**Task statement**
Copy out each line of the data below in which "entre" appears.

START Information provided

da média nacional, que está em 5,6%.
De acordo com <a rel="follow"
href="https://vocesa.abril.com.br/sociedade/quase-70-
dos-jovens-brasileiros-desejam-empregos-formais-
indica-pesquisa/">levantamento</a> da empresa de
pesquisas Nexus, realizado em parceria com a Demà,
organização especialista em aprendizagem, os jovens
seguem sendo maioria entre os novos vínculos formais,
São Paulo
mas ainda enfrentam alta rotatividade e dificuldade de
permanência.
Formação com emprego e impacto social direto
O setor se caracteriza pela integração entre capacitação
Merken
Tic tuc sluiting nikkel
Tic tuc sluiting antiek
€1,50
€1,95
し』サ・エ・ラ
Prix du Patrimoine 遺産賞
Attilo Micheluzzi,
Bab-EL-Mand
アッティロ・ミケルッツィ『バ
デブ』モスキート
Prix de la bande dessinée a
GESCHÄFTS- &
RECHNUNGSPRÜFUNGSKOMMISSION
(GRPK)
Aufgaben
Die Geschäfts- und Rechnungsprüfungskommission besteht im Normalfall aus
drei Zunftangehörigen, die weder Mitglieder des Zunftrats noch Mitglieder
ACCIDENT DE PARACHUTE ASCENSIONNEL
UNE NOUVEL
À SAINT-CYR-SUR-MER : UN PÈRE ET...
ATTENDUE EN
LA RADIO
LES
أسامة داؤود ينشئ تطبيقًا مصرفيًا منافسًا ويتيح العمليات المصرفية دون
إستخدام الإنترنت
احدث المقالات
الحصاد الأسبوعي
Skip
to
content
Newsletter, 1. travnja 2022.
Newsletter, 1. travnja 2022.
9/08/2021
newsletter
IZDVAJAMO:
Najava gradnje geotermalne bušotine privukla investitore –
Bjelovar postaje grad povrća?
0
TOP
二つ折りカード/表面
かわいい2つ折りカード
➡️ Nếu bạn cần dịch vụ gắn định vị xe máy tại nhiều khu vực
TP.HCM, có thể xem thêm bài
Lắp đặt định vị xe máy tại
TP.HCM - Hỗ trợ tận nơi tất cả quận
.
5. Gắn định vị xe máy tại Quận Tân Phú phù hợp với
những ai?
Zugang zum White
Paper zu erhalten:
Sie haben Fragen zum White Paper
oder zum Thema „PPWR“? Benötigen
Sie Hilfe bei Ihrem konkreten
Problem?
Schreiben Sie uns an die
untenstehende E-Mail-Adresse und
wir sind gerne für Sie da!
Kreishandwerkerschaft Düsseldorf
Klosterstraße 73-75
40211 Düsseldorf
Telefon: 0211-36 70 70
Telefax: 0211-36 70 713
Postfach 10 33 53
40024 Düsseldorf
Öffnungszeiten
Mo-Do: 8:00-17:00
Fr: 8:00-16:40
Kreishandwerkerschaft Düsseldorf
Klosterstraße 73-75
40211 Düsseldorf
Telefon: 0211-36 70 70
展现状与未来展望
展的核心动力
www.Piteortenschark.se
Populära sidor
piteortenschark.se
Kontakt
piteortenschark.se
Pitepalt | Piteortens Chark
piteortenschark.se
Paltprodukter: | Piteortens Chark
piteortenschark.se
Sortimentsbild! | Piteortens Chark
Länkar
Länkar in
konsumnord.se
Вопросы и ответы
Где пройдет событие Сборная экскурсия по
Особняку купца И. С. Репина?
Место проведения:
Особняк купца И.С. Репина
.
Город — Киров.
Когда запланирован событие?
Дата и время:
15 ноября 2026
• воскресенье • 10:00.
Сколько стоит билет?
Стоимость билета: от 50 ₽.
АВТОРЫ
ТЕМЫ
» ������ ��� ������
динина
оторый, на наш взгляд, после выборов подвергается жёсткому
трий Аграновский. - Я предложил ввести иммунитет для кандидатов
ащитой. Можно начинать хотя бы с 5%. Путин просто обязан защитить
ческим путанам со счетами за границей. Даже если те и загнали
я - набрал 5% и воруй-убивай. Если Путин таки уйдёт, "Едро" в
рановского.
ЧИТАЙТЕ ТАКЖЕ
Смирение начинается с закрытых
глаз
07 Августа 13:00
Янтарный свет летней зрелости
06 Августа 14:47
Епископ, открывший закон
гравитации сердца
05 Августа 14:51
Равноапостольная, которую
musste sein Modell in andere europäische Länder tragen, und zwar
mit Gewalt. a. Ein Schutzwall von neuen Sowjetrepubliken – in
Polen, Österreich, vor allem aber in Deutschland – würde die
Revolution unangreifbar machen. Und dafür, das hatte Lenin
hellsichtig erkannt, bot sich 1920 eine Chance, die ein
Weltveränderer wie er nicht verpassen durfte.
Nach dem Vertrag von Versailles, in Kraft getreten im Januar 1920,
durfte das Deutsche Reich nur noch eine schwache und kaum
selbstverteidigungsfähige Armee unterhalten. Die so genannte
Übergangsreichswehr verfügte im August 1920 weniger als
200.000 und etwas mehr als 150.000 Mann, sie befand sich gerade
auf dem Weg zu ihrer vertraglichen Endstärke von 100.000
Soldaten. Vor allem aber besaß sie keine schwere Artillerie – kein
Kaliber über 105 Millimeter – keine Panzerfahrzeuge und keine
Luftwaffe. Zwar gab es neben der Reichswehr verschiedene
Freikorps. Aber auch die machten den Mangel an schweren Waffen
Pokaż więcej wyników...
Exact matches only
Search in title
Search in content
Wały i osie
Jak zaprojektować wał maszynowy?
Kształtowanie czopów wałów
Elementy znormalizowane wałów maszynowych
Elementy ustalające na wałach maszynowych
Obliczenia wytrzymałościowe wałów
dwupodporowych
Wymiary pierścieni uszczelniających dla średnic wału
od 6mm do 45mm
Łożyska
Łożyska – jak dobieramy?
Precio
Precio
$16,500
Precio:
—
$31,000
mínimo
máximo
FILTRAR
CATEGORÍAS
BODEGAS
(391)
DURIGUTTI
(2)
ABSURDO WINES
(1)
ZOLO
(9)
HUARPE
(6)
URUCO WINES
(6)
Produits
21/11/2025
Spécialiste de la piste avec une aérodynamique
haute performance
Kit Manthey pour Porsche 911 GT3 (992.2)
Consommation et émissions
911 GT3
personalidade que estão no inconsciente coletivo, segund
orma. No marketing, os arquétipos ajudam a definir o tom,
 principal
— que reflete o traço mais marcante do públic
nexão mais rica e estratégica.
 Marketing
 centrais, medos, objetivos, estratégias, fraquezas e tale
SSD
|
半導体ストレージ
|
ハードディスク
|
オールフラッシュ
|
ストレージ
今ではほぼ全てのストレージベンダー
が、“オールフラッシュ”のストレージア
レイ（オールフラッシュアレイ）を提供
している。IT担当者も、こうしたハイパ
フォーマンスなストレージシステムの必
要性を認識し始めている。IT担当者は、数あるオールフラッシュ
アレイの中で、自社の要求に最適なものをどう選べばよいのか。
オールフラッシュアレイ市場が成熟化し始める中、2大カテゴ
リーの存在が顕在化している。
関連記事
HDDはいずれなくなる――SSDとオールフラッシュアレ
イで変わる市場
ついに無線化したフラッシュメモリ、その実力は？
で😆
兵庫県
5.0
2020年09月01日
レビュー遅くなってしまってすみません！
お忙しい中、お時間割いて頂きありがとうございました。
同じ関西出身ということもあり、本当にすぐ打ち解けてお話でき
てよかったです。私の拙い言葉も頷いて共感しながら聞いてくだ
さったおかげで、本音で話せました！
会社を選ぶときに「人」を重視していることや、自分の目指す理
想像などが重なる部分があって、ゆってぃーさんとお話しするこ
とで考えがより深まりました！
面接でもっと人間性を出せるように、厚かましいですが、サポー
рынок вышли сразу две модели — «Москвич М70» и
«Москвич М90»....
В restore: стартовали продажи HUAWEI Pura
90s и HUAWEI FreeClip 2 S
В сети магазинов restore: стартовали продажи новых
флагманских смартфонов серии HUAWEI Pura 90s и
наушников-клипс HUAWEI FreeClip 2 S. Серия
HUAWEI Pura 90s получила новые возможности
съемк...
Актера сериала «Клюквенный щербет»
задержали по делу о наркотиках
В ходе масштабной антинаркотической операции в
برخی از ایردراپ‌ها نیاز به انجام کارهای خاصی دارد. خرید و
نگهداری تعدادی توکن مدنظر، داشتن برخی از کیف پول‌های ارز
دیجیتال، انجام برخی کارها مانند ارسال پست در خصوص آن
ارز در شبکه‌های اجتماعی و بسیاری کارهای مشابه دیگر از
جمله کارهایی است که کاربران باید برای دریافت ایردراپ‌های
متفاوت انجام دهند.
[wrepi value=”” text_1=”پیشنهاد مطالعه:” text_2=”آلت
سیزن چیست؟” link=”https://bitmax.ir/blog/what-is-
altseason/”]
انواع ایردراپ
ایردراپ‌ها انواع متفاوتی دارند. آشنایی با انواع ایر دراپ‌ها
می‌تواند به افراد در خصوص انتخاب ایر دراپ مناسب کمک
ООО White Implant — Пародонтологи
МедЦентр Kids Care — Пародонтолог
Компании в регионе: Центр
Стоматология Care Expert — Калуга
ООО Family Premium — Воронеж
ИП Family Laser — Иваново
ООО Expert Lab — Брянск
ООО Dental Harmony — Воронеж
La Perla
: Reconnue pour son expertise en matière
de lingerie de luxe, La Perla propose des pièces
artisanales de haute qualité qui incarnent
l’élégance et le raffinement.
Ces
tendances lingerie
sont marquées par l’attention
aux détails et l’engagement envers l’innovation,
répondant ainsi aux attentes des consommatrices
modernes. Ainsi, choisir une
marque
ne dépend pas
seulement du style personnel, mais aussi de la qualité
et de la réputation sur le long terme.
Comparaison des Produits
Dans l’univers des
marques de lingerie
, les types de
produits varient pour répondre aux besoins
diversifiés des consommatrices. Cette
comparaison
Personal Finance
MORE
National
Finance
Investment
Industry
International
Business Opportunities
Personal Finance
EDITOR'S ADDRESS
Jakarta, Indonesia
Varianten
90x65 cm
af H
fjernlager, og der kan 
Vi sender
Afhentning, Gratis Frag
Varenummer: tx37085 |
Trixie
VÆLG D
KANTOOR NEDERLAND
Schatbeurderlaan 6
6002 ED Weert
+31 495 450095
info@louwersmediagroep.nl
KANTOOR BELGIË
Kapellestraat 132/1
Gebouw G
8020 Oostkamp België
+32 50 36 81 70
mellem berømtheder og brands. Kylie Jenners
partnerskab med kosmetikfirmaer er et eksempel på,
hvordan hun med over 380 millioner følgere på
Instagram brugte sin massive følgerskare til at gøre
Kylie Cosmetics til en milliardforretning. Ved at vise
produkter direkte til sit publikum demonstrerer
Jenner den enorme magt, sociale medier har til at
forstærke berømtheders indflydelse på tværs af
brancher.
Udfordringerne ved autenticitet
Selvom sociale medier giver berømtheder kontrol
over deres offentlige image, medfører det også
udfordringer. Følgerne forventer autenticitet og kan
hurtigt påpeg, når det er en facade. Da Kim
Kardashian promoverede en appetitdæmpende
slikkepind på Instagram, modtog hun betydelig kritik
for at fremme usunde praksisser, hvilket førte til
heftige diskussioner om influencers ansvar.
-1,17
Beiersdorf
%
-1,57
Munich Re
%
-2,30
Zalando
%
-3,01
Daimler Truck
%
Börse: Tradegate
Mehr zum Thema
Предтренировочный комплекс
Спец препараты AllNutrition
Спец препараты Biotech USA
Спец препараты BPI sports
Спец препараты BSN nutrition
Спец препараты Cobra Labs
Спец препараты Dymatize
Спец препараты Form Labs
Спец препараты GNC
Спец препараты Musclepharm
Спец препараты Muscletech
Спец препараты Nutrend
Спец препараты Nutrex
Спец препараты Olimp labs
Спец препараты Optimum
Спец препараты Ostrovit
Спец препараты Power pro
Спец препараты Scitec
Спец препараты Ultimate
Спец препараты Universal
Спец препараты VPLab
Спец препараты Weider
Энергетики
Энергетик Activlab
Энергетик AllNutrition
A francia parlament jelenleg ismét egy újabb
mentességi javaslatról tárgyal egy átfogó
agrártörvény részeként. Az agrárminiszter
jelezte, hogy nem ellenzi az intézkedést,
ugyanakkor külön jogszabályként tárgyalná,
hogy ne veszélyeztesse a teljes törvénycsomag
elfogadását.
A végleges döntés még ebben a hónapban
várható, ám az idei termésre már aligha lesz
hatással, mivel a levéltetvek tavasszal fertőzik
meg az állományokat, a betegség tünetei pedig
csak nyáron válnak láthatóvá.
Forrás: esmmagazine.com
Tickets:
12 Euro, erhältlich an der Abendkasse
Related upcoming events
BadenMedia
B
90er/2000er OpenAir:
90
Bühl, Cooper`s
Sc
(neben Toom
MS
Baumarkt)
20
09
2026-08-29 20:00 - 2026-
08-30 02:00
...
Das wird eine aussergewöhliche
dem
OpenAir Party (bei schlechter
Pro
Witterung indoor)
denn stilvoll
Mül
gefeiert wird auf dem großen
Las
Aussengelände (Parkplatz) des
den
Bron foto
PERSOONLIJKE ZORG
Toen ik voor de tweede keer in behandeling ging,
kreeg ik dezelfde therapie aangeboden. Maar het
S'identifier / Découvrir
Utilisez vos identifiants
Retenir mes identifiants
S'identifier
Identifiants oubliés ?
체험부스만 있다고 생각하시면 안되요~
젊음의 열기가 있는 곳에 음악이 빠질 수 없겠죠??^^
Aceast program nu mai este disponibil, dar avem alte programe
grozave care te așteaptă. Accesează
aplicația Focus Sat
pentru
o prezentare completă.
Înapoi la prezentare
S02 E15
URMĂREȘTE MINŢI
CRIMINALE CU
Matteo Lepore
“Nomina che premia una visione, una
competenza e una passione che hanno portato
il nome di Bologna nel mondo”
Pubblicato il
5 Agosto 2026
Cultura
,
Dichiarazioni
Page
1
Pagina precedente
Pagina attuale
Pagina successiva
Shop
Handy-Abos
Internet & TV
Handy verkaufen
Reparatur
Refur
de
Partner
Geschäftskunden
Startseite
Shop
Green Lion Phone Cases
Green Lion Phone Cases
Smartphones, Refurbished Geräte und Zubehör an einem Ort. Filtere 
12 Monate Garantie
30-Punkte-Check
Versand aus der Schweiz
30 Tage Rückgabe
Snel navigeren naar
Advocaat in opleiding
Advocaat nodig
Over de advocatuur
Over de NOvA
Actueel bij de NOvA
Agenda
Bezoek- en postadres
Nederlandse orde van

END Information provided

**Task output**
seguem sendo maioria entre os novos vínculos formais,
O setor se caracteriza pela integração entre capacitação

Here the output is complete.